Тематическое смешение вызывала и настороженность к молодому искусству, которое, по распространенному тогда мнению, синтезировало старшие искусства: ведь кино, используя фототехнологию, заимствовало нарратив у литературы, композицию кадра у живописи и скульптуры, внутрикадровую динамику у театра, межкадровую и аудиальную динамику у музыки. С такой точки зрения ясно, что кинематографу легче всего обойтись именно без литературной повествовательности, что в 1920‐х на разный лад доказали авангардисты Дзига Вертов, Вальтер Рутманн, Альберто Кавальканти, Рене Клер, Луис Бунюэль, Ганс Рихтер, Ман Рэй. Но именно тематическая смешанность и восприятие кино как синтетического искусства парадоксально подчиняли его тексту. Казалось бы, самая далекая от литературы тема специфики кино, во-первых, часто именовалась «языком кино» по аналогии с вербальностью, во-вторых, часто решалась сравнениями с литературой. Кино редко мыслилось без литературы. Это свойство есть в многомерном пересечении нюансов, часто перемежающихся, иногда противоречивых, а порой похожих до неразличения.

Реконструкцию интенций усложняет и то, что те или иные взгляды могли отстаиваться их носителями не без учета личных интересов, например финансово-бытовых или социально-статусных. Тогда творческо-производственные или теоретические воззрения могли слиться с житейскими расчетами, отступить перед ними на второй план, а то и вовсе остаться за кадром. Поэтому, разбирая эстетические дискуссии, стоит держать в уме их безутешный социально-экономический фон индустриализации в Советском Союзе: резкий приток населения в города с неразвитой или разрушенной инфраструктурой ужесточил тотальный дефицит, вызванный раскулачиванием, неурожаями, коррупцией и разладом в производстве и логистике.

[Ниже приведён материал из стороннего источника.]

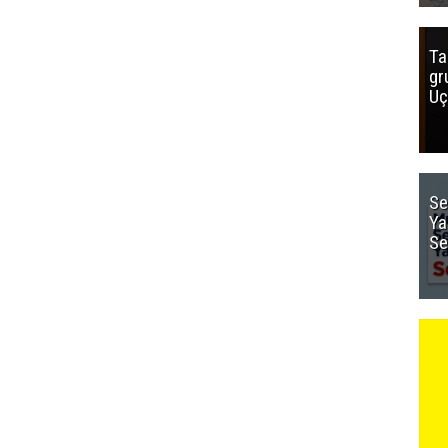
Ta
gr
Uç
Se
Ya
Se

В то же время власть пыталась опекать творческую интеллигенцию, помогая ей дополнительными пайками, доступом к товарам, путевками в санатории и дома отдыха, жильем и даже ссудами. В работе о повседневности 1930‐х Шейла Фицпатрик отметила:

Некоторые элитные квартиры были действительно роскошны, многие же по своим размерам и имеющимся удобствам оставались весьма скромными. Кроме того, их везде не хватало, а в столице особенно, и многие люди, которые по занимаемой должности и даваемым ею правам могли быть причислены к элите, по-прежнему жили в коммуналках [Фицпатрик 2008: 122].

Многочисленные подобные примеры жесточайшего неравенства и расслоения даже внутри привилегированных групп говорят о том, что и относительно благополучные сообщества имели множество предпосылок для эгоизма, зависти, собственничества, карьеристской вражды и недоверия.

Каждое слово как если завтра война. Хронология

Диффузность в тематике связана и с диффузностью хронологии, которая объяснима переходностью изучаемого времени. В ходе трансформации революционно-авангардистской культуры в централизованную систему соцреализма активно и страстно проговаривались эстетические и идейные разногласия, о которых позже надолго забыли. Из ряда наблюдений и соображений ученых очевидна ключевая роль 19281934 годов в динамике периода [Gillespie 2000: 1920; Добренко 2011: 145; Kenez 2001: 47; Cavendish 2013: 287; Паперный 2011: 21; Морозов 1995: 17; Youngblood 2005: 103122]. Относительный плюрализм первого советского десятилетия сменялся сталинской централизацией и унификацией. Смена курса сказывалась и далее, с 1935 по 1941 год, когда принципы соцреализма уточнялись по инерции, без существенных изменений.